L’école publique et les statuts sont le cœur de cible. Ces dernières semaines, le président Macron a présenté son projet de privatisation et de destruction de l’enseignement public :
- offrir le sort de centaines de milliers de jeunes aux besoins immédiats du patronat local, et liquider au passage les lycées professionnels déjà menacés par le développement de l’apprentissage,
- « en finir avec la quasi-gratuité de l’université. » Et donc, fermer la porte de l’enseignement supérieur à des centaines de milliers de jeunes,
- Faire entrer dans l’école les associations, les collectivités et les entreprises…
E. Macron a d’ailleurs fait de Marseille le laboratoire de son « école du futur ».
Dans 59 écoles marseillaises, les enseignants sont recrutés localement sur la base de « projets éducatifs » spécifiques en fonction des groupes de pression présents dans les quartiers, et au détriment de l’égalité des droits des élèves à une même instruction garantie par des personnels protégés par leur Statut de fonctionnaire d’État.

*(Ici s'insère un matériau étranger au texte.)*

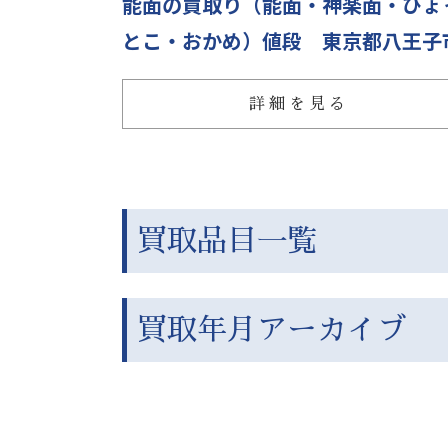
能面の買取り（能面・神楽面・ひょ
とこ・おかめ）値段 東京都八王子
詳細を見る
買取品目一覧
買取年月アーカイブ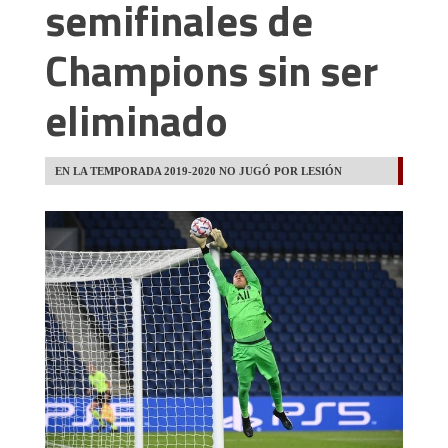
semifinales de
Champions sin ser
eliminado
EN LA TEMPORADA 2019-2020 NO JUGÓ POR LESIÓN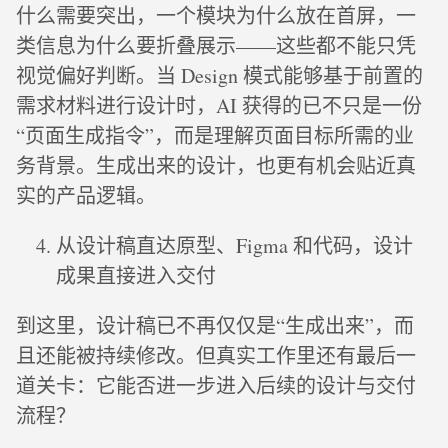
什么需要突出，一个模块为什么放在首屏，一
类信息为什么要折叠展示——这些都不能只凭
视觉偏好判断。当 Design 模式能够基于前置的
需求材料进行设计时，AI 获得的已不只是一份
“页面生成指令”，而是理解页面目标所需的业
务背景。生成出来的设计，也更有机会贴近真
实的产品逻辑。
从设计稿直达原型、Figma 和代码，设计
成果直接进入交付
到这里，设计稿已不再仅仅是“生成出来”，而
且还能被持续修改。但真实工作里还有最后一
道关卡：它能否进一步进入后续的设计与交付
流程？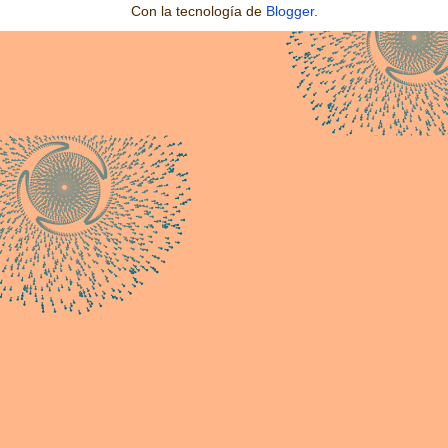
Con la tecnología de
Blogger
.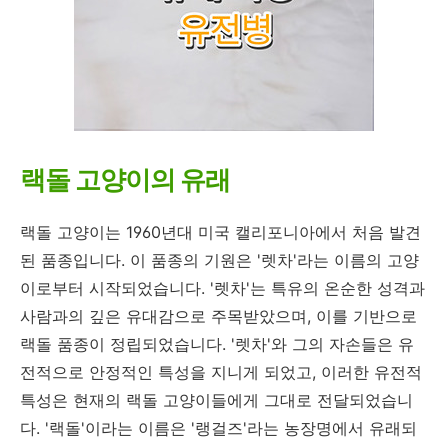
랙돌 고양이의 유래
랙돌 고양이는 1960년대 미국 캘리포니아에서 처음 발견
된 품종입니다. 이 품종의 기원은 '렛차'라는 이름의 고양
이로부터 시작되었습니다. '렛차'는 특유의 온순한 성격과
사람과의 깊은 유대감으로 주목받았으며, 이를 기반으로
랙돌 품종이 정립되었습니다. '렛차'와 그의 자손들은 유
전적으로 안정적인 특성을 지니게 되었고, 이러한 유전적
특성은 현재의 랙돌 고양이들에게 그대로 전달되었습니
다. '랙돌'이라는 이름은 '랭걸즈'라는 농장명에서 유래되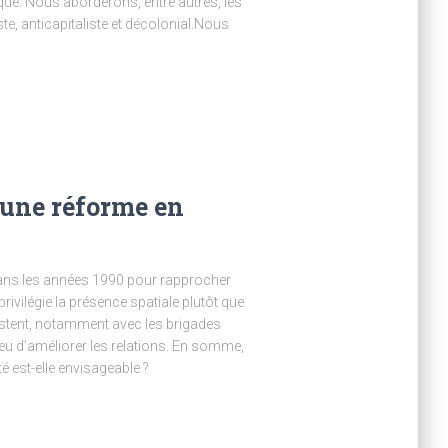
ique. Nous aborderons, entre autres, les
e, anticapitaliste et décolonial.Nous
: une réforme en
 dans les années 1990 pour rapprocher
privilégie la présence spatiale plutôt que
sistent, notamment avec les brigades
eu d’améliorer les relations. En somme,
té est-elle envisageable ?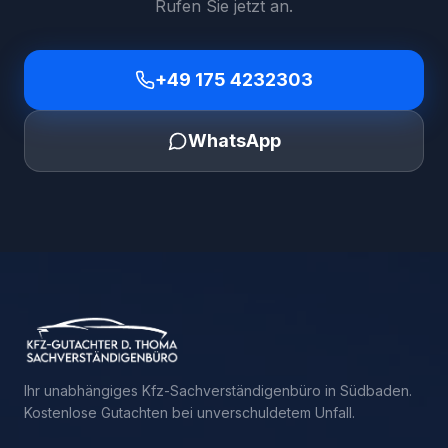
Rufen Sie jetzt an.
+49 175 4232303
WhatsApp
Ihr unabhängiges Kfz-Sachverständigenbüro in Südbaden.
Kostenlose Gutachten bei unverschuldetem Unfall.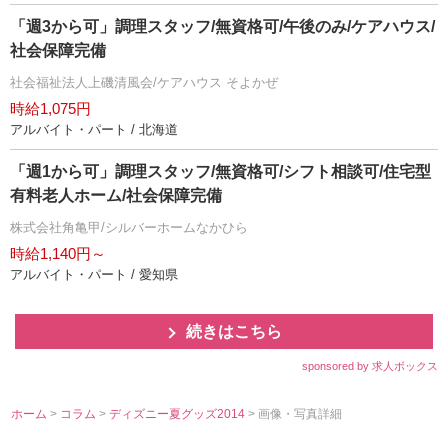
「週3から可」調理スタッフ/無資格可/午後のみ/ケアハウス/
社会保障完備
社会福祉法人上磯清風会/ケアハウス そよかぜ
時給1,075円
アルバイト・パート / 北海道
「週1から可」調理スタッフ/無資格可/シフト相談可/住宅型
有料老人ホーム/社会保障完備
株式会社角亀甲/シルバーホームなかひら
時給1,140円～
アルバイト・パート / 愛知県
続きはこちら
sponsored by 求人ボックス
ホーム
>
コラム
>
ディズニー夏グッズ2014
> 画像・写真詳細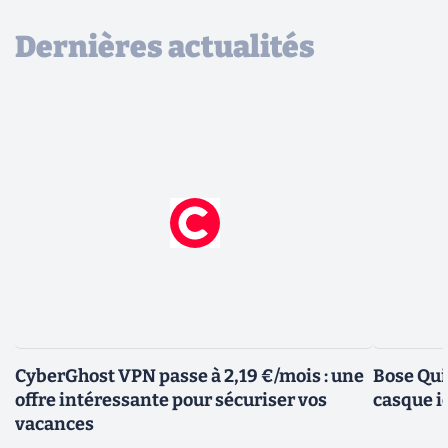
Dernières actualités
CyberGhost VPN passe à 2,19 €/mois : une
Bose Qui
offre intéressante pour sécuriser vos
casque i
vacances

Il s’agit bien d’aggraver toutes les mesures de territorialisation prises par les gouvernements successifs, et contre lesquelles les personnels résistent toujours, et qui se traduisent toujours par des suppressions de classes et de postes.

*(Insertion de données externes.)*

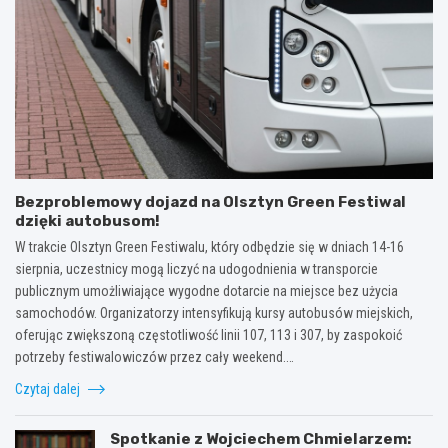
Bezproblemowy dojazd na Olsztyn Green Festiwal
dzięki autobusom!
W trakcie Olsztyn Green Festiwalu, który odbędzie się w dniach 14-16
sierpnia, uczestnicy mogą liczyć na udogodnienia w transporcie
publicznym umożliwiające wygodne dotarcie na miejsce bez użycia
samochodów. Organizatorzy intensyfikują kursy autobusów miejskich,
oferując zwiększoną częstotliwość linii 107, 113 i 307, by zaspokoić
potrzeby festiwalowiczów przez cały weekend.…
Czytaj dalej
Spotkanie z Wojciechem Chmielarzem: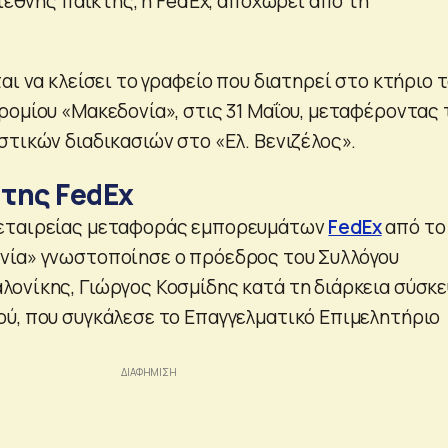
διεθνής παίκτης, η FedEx, αποχωρεί από τη
αι να κλείσει το γραφείο που διατηρεί στο κτήριο 
ρομίου «Μακεδονία», στις 31 Μαΐου, μεταφέροντας 
στικών διαδικασιών στο «Ελ. Βενιζέλος».
της FedEx
εταιρείας μεταφοράς εμπορευμάτων
FedEx
από το
νία» γνωστοποίησε ο πρόεδρος του Συλλόγου
ονίκης, Γιώργος Κοσμίδης κατά τη διάρκεια σύσκ
ύ, που συγκάλεσε το Επαγγελματικό Επιμελητήριο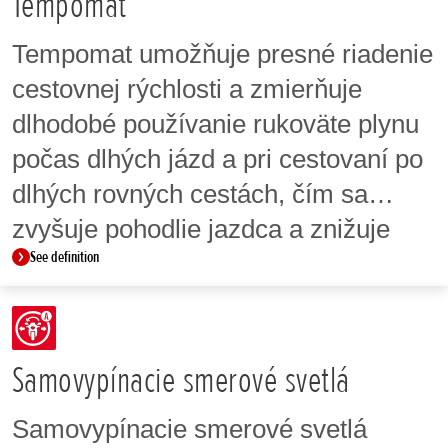
Tempomat
Tempomat umožňuje presné riadenie
cestovnej rýchlosti a zmierňuje
dlhodobé používanie rukoväte plynu
počas dlhých jázd a pri cestovaní po
dlhých rovných cestách, čím sa
zvyšuje pohodlie jazdca a znižuje
See definition
únava.
Samovypínacie smerové svetlá
Samovypínacie smerové svetlá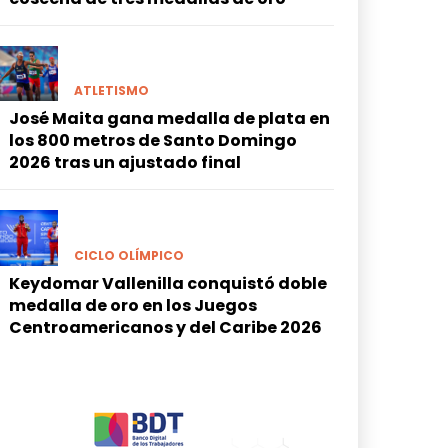
ATLETISMO
José Maita gana medalla de plata en
los 800 metros de Santo Domingo
2026 tras un ajustado final
CICLO OLÍMPICO
Keydomar Vallenilla conquistó doble
medalla de oro en los Juegos
Centroamericanos y del Caribe 2026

Et que dire des mots prononcés par le président candidat : « J’assume plusieurs systèmes de rémunération car tous ne font pas la même chose. Vous avez des enseignants qui pendant le covid se sont occupés de leurs élèves, et des enseignants qui ont disparu » !
S’il est réélu, E. Macron proposera un contrat aux enseignants avec le salaire au mérite. Il conditionne l’augmentation des rémunérations à des tâches supplémentaires sous la férule des élus locaux.
Cette logique contractuelle entre en parfaite cohérence avec la volonté d’en finir avec le recrutement « à vie » des enseignants par la suppression des concours.
La casse du Statut, c’est aussi la destruction du Code des pensions civiles et militaires et qui reste à l’ordre du jour, comme l’a clairement annoncé la ministre « ex-AXA » de Montchalin.
La mobilisation historique du 13 janvier a exprimé un puissant mouvement de colère des personnels de toutes catégories contre le chaos organisé par le gouvernement Macron- Blanquer. Les grévistes, largement soutenus par les parents, ont opposé leurs revendications urgentes : pour des créations massives de postes statutaires, l’augmentation de tous les salaires, le respect des missions, l’arrêt du flicage permanent par les évaluations et les formations imposées, le rétablissement d’un baccalauréat national, un vrai statut et un vrai salaire pour les contractuels, les AED, les AESH…
La Confédération Force Ouvrière, à l’opposé de toute forme de collaboration, a donc une responsabilité dans la situation. Et je dirais : notre indépendance et notre existence sont un enjeu de la situation. Fidèles à notre indépendance, par-delà nos différences, nous devrons être en ordre de marche pour résister à l’offensive qui s’annonce contre nos acquis, en particulier les retraites.
Et donc maintenir des revendications claires, les maintenir maintenant, dans ce CCN, et après, quel que soit le gouvernement qui sortira des élections.
Alors soyons lucides : ils chercheront à déstabiliser, voire à faire disparaître tous ceux qui refuseront d’accompagner les décisions des gouvernements. Et donc ils chercheront à remettre en cause le syndicalisme libre et indépendant issu de la charte d’Amiens.
C’est ce que nous devons avoir à l’esprit à la veille du Congrès confédéral.
C’est ce que nous avons tous à l’esprit maintenant, alors que nous préparons les élections professionnelles dans la Fonction publique qui auront lieu dans huit mois.
La première et la plus urgente de nos tâches est de tout mettre en œuvre pour que la cgt-FO puisse continuer à occuper toute sa place, en déposant le maximum de listes FO dans les CAP et les CSA, et en nous assurant d’un maximum de voix FO par le développement de la syndicalisation.
C’est une nécessité pour l’École publique, comme pour toutes les conquêtes ouvrières.